When Kerry Group announced its full-year results on Thursday 15 February, it said that it would begin a further share buyback programme once the current €300m operation ended.

This has led to some questions from readers as to what a buyback programme actually is and how it might impact ordinary shareholders.

The first thing to know about a share buyback programme, in general, is that it does exactly what it says on the tin. The company, or its agents, go to the stock exchange and buy shares at the prevailing market price.

Those shares are then removed from trading by the company and either held on the balance sheet as treasury shares or simply extinguished by the company.

Companies have several reasons for engaging in share buybacks. They may wish to boost the share price of the company – eg if a company is worth €1m and has 1m shares issued, each share would be worth €1 each. If the company bought back 200,000 shares, leaving 800,000 issued, then each share would be worth €1,000,000 divided by 800,000 or €1.25 each.
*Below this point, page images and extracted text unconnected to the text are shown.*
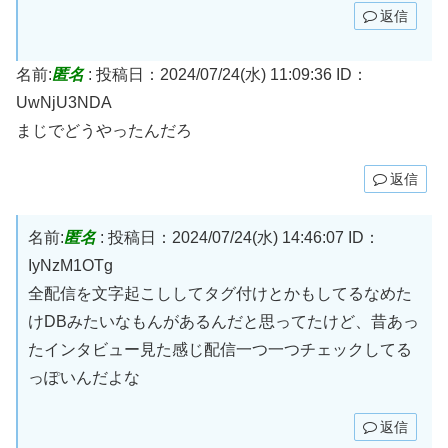
返信
名前:
匿名
:
投稿日：2024/07/24(水) 11:09:36
ID：
UwNjU3NDA
まじでどうやったんだろ
返信
名前:
匿名
:
投稿日：2024/07/24(水) 14:46:07
ID：
IyNzM1OTg
全配信を文字起こししてタグ付けとかもしてるなめた
けDBみたいなもんがあるんだと思ってたけど、昔あっ
たインタビュー見た感じ配信一つ一つチェックしてる
っぽいんだよな
返信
If the company’s divided payout remained fixed from year to year, then the payout per share would also rise.

Using the same numbers as above, if the company distributed €100,000 in profits each year, the payout to each shareholder would rise from 10c per share to 12.5c per share.

There is also an advantage for companies that find themselves with extra cash in doing share buybacks instead of increasing dividends.

Dividends

Shareholders tend to look for dividends to be stable or increasing over time.

If a company finds itself with excess cash, putting it to work on temporary share buyback schemes means it can return money to shareholders without locking in expectations on dividend growth.

Again, using the example above, if the company decided rather than buying back €200,000 of shares it would pay an extra €200,000 in dividends bringing the payment to 30c a share, it might lock in an expectation of that payment being repeated in future years.

Criticisms

There are some criticisms of share buybacks generally. The main one is that a company doing buybacks could be seen as one that does not have other opportunities for the cash.

Shareholders would often rather the company invested the cash in expansion that would increase the overall value of the company and push the share price higher that way.

There are also arguments that the company should just hold on to the cash to provide a buffer in case of difficult trading conditions in future.

The Kerry buyback

Looking at the specifics of the Kerry buyback, there are some things worth noting.

The 2023 annual general meeting (AGM) of shareholders voted in favour of a resolution authorising the company to buy back up to 10% of its shares. That set a limit of 17,707,452 on the total number of shares that could be bought. Shares that are bought are extinguished by Kerry.

It is up to management to decide how many shares to buy, how much to spent and the timing of any programme.

There is no obligation on management to buy back all, or any, of the shares within the limit.

The first buyback programme, totalling €300m, was started on 1 November last year and is still ongoing.

Purchases in February have run at an average of just under €4m per day (note shares can only be purchased on days the stock market is open).

The current programme is due to continue until either the end of April or when the €300m is spent, or when management decide to end it.

Last week’s full-year results announced that the current programme would be followed by another, with details of the next programme to be revealed after the current programme ends.

As of 19 February, Kerry had bought back 2,724,547 shares and spent €209m (Figure 1).

Since the programme began, the share price has increased from €73 per share to approximately €79 per share.